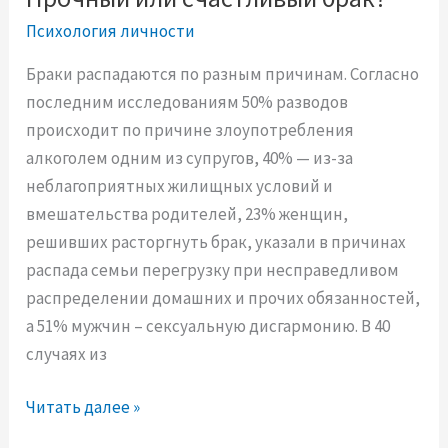
е
Психология личности
м
е
Браки распадаются по разным причинам. Согласно
н
последним исследованиям 50% разводов
н
происходит по причине злоупотребления
о
алкоголем одним из супругов, 40% — из-за
й
неблагоприятных жилищных условий и
ж
вмешательства родителей, 23% женщин,
е
решивших расторгнуть брак, указали в причинах
н
распада семьи перегрузку при несправедливом
щ
распределении домашних и прочих обязанностей,
и
а 51% мужчин – сексуальную дисгармонию. В 40
н
случаях из
ы
П
Читать далее »
к
р
р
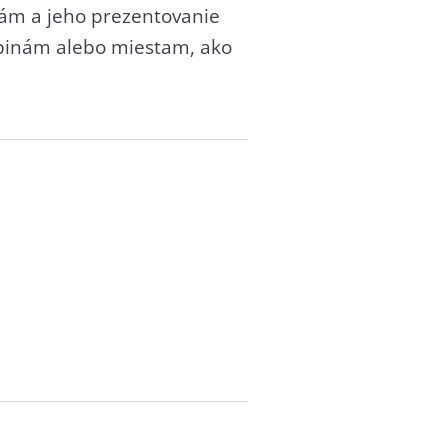
nám a jeho prezentovanie
upinám alebo miestam, ako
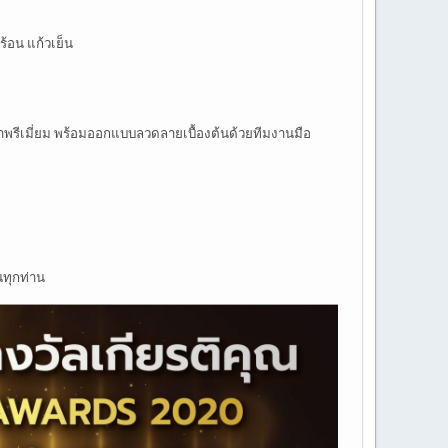
้อน แก้วเย็น
้าพรีเมี่ยม พร้อมออกแบบลวดลายเบื้องต้นด้วยทีมงานมือ
นทุกท่าน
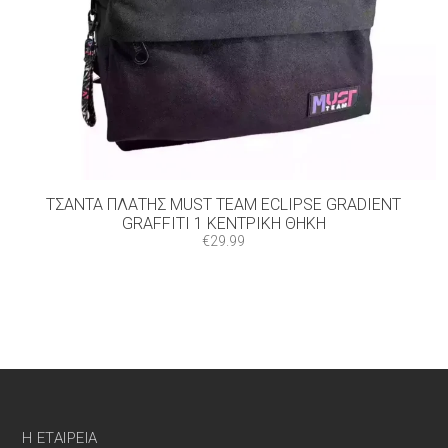
ΤΣΆΝΤΑ ΠΛΆΤΗΣ MUST TEAM ECLIPSE GRADIENT
GRAFFITI 1 ΚΕΝΤΡΙΚΉ ΘΉΚΗ
€
29.99
Η ΕΤΑΙΡΕΊΑ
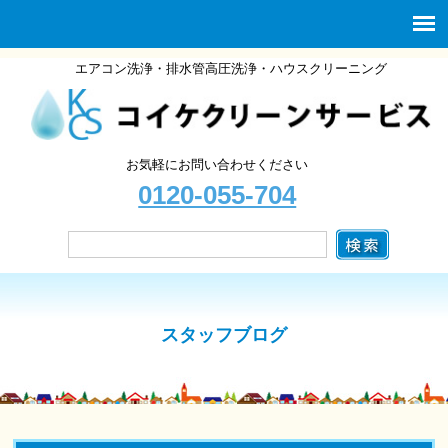
エアコン洗浄・排水管高圧洗浄・ハウスクリーニング
お気軽にお問い合わせください
0120-055-704
スタッフブログ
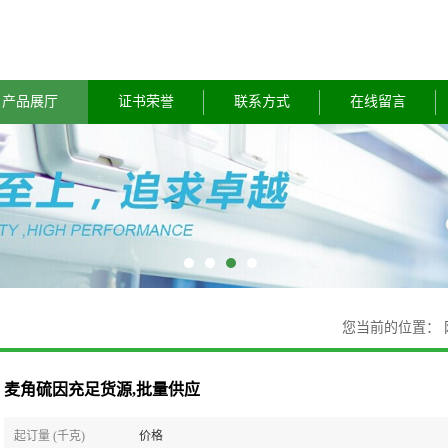
产品展厅
证书荣誉
联系方式
在线留言
您当前的位置：
麦角硫因充足货源,批量供应
起订量 (千克)
价格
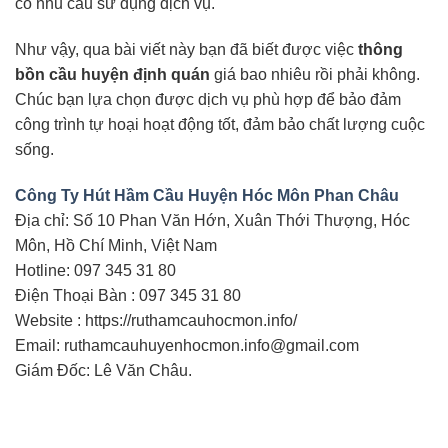
có nhu cầu sử dụng dịch vụ.
Như vậy, qua bài viết này bạn đã biết được việc
thông
bồn cầu huyện định quán
giá bao nhiêu rồi phải không.
Chúc bạn lựa chọn được dịch vụ phù hợp để bảo đảm
công trình tự hoại hoạt động tốt, đảm bảo chất lượng cuộc
sống.
Công Ty Hút Hầm Cầu Huyện Hóc Môn Phan Châu
Địa chỉ: Số 10 Phan Văn Hớn, Xuân Thới Thượng, Hóc
Môn, Hồ Chí Minh, Việt Nam
Hotline: 097 345 31 80
Điện Thoại Bàn : 097 345 31 80
Website : https://ruthamcauhocmon.info/
Email: ruthamcauhuyenhocmon.info@gmail.com
Giám Đốc: Lê Văn Châu.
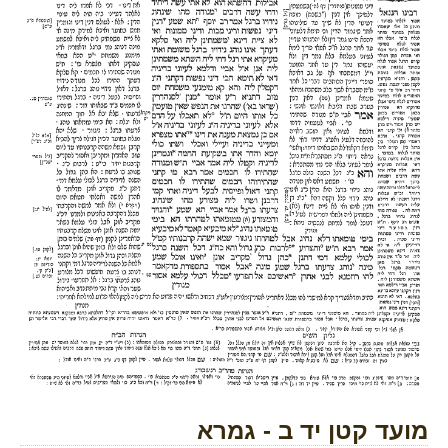
מועד קטן יד ב - גמרא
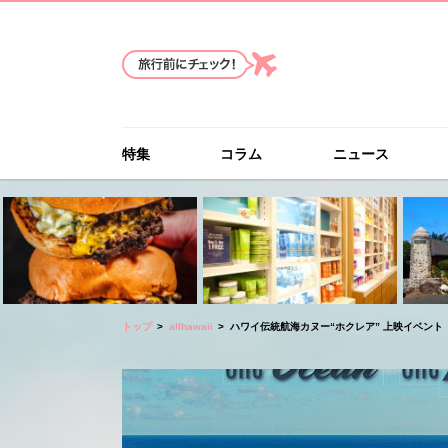
特集
コラム
ニュース
トップ
allhawaii
ハワイ伝統航海カヌー“ホクレア” 上映イベント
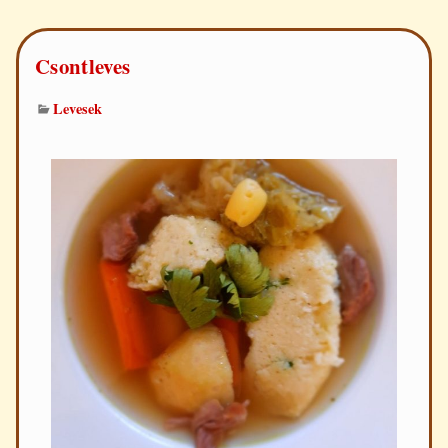
Csontleves
Levesek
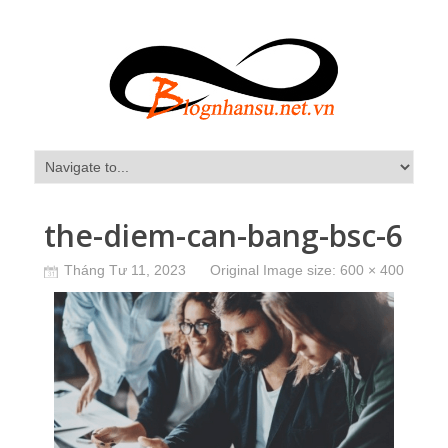
the-diem-can-bang-bsc-6
Tháng Tư 11, 2023
Original Image size:
600 × 400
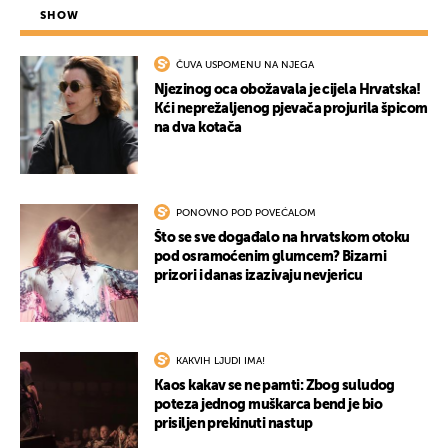
SHOW
ČUVA USPOMENU NA NJEGA
Njezinog oca obožavala je cijela Hrvatska!
Kći neprežaljenog pjevača projurila špicom
na dva kotača
PONOVNO POD POVEĆALOM
Što se sve događalo na hrvatskom otoku
pod osramoćenim glumcem? Bizarni
prizori i danas izazivaju nevjericu
KAKVIH LJUDI IMA!
Kaos kakav se ne pamti: Zbog suludog
poteza jednog muškarca bend je bio
prisiljen prekinuti nastup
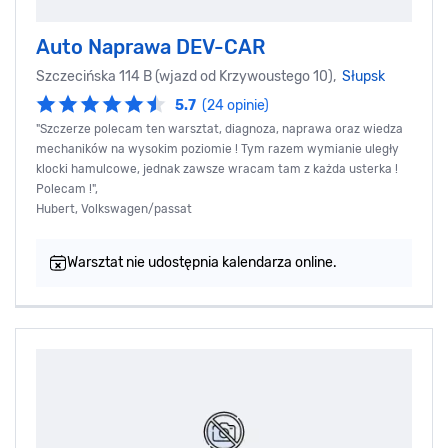
Auto Naprawa DEV-CAR
Szczecińska 114 B (wjazd od Krzywoustego 10),
Słupsk
5.7
(24 opinie)
"Szczerze polecam ten warsztat, diagnoza, naprawa oraz wiedza
mechaników na wysokim poziomie ! Tym razem wymianie uległy
klocki hamulcowe, jednak zawsze wracam tam z każda usterka !
Polecam !",
Hubert, Volkswagen/passat
Warsztat nie udostępnia kalendarza online.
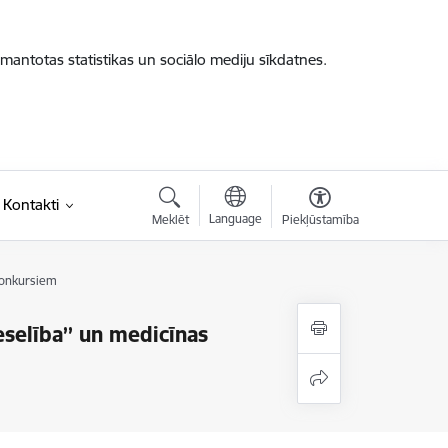
zmantotas statistikas un sociālo mediju sīkdatnes.
Kontakti
Language
Meklēt
Piekļūstamība
konkursiem
eselība’’ un medicīnas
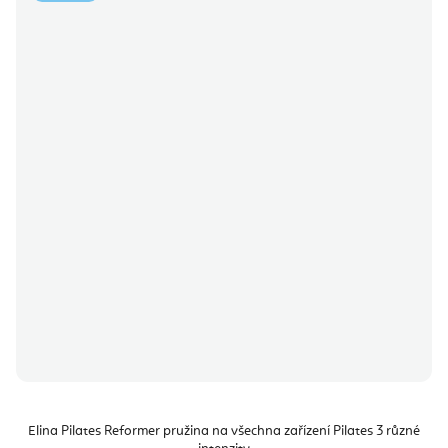
Elina Pilates Reformer pružina na všechna zařízení Pilates 3 různé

============================================================

Activity —
Go line by line through the entries above and tally those that hold the word "được"; give the tally alone.

Exercise response —
2